TASK REQUIREMENTS:
Please transcribe the data that follows, keeping every line exact.

Excerpts from a dataset:

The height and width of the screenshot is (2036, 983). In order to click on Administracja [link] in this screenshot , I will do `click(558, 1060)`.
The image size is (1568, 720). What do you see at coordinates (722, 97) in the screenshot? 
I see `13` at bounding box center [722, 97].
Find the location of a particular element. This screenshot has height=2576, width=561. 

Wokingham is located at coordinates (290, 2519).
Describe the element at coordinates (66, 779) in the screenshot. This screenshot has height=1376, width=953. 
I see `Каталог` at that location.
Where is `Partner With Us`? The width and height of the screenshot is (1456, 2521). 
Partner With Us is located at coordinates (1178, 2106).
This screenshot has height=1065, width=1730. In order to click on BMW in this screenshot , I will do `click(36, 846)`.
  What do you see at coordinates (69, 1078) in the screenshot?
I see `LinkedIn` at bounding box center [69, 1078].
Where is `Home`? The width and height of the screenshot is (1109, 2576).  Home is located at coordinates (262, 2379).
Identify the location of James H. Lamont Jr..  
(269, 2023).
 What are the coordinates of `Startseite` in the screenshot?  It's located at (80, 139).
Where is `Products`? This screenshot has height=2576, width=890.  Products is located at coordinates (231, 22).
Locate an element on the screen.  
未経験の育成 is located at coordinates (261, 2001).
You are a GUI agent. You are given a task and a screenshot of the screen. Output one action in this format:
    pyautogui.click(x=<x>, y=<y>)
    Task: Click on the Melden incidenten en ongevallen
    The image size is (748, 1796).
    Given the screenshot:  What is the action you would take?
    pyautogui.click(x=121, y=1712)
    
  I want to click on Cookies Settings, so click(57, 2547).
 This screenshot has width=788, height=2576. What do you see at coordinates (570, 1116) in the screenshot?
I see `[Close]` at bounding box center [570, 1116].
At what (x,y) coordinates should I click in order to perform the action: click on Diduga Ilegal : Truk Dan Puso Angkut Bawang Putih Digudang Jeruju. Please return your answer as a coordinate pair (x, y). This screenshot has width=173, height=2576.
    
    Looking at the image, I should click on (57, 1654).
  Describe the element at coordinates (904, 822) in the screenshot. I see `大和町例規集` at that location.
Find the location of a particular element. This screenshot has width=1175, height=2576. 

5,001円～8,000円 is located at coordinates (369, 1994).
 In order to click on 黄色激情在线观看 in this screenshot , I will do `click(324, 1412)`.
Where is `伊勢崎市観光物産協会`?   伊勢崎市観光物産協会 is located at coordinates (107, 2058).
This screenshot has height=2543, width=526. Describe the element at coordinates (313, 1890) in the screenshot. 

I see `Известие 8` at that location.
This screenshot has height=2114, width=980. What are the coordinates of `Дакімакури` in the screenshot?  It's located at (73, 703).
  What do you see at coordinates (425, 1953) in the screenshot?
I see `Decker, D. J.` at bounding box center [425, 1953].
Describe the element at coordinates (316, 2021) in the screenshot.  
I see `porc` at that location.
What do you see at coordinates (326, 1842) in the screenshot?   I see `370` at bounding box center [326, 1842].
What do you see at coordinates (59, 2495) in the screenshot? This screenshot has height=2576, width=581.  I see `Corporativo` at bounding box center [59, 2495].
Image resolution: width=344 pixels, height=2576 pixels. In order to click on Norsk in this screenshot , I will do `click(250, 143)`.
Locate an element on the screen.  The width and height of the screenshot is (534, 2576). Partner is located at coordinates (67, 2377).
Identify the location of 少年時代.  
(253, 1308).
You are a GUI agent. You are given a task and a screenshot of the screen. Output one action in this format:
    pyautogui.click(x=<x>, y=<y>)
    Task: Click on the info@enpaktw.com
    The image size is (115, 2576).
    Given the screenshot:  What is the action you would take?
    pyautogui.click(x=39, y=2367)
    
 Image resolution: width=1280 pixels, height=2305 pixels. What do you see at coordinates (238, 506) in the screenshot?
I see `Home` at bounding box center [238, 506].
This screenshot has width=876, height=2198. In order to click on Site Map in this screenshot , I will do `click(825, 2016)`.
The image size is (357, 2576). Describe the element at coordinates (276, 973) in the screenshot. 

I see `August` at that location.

ANSWER TO THE PROBLEM:
The height and width of the screenshot is (2036, 983). In order to click on Administracja [link] in this screenshot , I will do `click(558, 1060)`.
The image size is (1568, 720). What do you see at coordinates (722, 97) in the screenshot? 
I see `13` at bounding box center [722, 97].
Find the location of a particular element. This screenshot has height=2576, width=561. 

Wokingham is located at coordinates (290, 2519).
Describe the element at coordinates (66, 779) in the screenshot. This screenshot has height=1376, width=953. 
I see `Каталог` at that location.
Where is `Partner With Us`? The width and height of the screenshot is (1456, 2521). 
Partner With Us is located at coordinates (1178, 2106).
This screenshot has height=1065, width=1730. In order to click on BMW in this screenshot , I will do `click(36, 846)`.
  What do you see at coordinates (69, 1078) in the screenshot?
I see `LinkedIn` at bounding box center [69, 1078].
Where is `Home`? The width and height of the screenshot is (1109, 2576).  Home is located at coordinates (262, 2379).
Identify the location of James H. Lamont Jr..  
(269, 2023).
 What are the coordinates of `Startseite` in the screenshot?  It's located at (80, 139).
Where is `Products`? This screenshot has height=2576, width=890.  Products is located at coordinates (231, 22).
Locate an element on the screen.  
未経験の育成 is located at coordinates (261, 2001).
You are a GUI agent. You are given a task and a screenshot of the screen. Output one action in this format:
    pyautogui.click(x=<x>, y=<y>)
    Task: Click on the Melden incidenten en ongevallen
    The image size is (748, 1796).
    Given the screenshot:  What is the action you would take?
    pyautogui.click(x=121, y=1712)
    
  I want to click on Cookies Settings, so click(57, 2547).
 This screenshot has width=788, height=2576. What do you see at coordinates (570, 1116) in the screenshot?
I see `[Close]` at bounding box center [570, 1116].
At what (x,y) coordinates should I click in order to perform the action: click on Diduga Ilegal : Truk Dan Puso Angkut Bawang Putih Digudang Jeruju. Please return your answer as a coordinate pair (x, y). This screenshot has width=173, height=2576.
    
    Looking at the image, I should click on (57, 1654).
  Describe the element at coordinates (904, 822) in the screenshot. I see `大和町例規集` at that location.
Find the location of a particular element. This screenshot has width=1175, height=2576. 

5,001円～8,000円 is located at coordinates (369, 1994).
 In order to click on 黄色激情在线观看 in this screenshot , I will do `click(324, 1412)`.
Where is `伊勢崎市観光物産協会`?   伊勢崎市観光物産協会 is located at coordinates (107, 2058).
This screenshot has height=2543, width=526. Describe the element at coordinates (313, 1890) in the screenshot. 

I see `Известие 8` at that location.
This screenshot has height=2114, width=980. What are the coordinates of `Дакімакури` in the screenshot?  It's located at (73, 703).
  What do you see at coordinates (425, 1953) in the screenshot?
I see `Decker, D. J.` at bounding box center [425, 1953].
Describe the element at coordinates (316, 2021) in the screenshot.  
I see `porc` at that location.
What do you see at coordinates (326, 1842) in the screenshot?   I see `370` at bounding box center [326, 1842].
What do you see at coordinates (59, 2495) in the screenshot? This screenshot has height=2576, width=581.  I see `Corporativo` at bounding box center [59, 2495].
Image resolution: width=344 pixels, height=2576 pixels. In order to click on Norsk in this screenshot , I will do `click(250, 143)`.
Locate an element on the screen.  The width and height of the screenshot is (534, 2576). Partner is located at coordinates (67, 2377).
Identify the location of 少年時代.  
(253, 1308).
You are a GUI agent. You are given a task and a screenshot of the screen. Output one action in this format:
    pyautogui.click(x=<x>, y=<y>)
    Task: Click on the info@enpaktw.com
    The image size is (115, 2576).
    Given the screenshot:  What is the action you would take?
    pyautogui.click(x=39, y=2367)
    
 Image resolution: width=1280 pixels, height=2305 pixels. What do you see at coordinates (238, 506) in the screenshot?
I see `Home` at bounding box center [238, 506].
This screenshot has width=876, height=2198. In order to click on Site Map in this screenshot , I will do `click(825, 2016)`.
The image size is (357, 2576). Describe the element at coordinates (276, 973) in the screenshot. 

I see `August` at that location.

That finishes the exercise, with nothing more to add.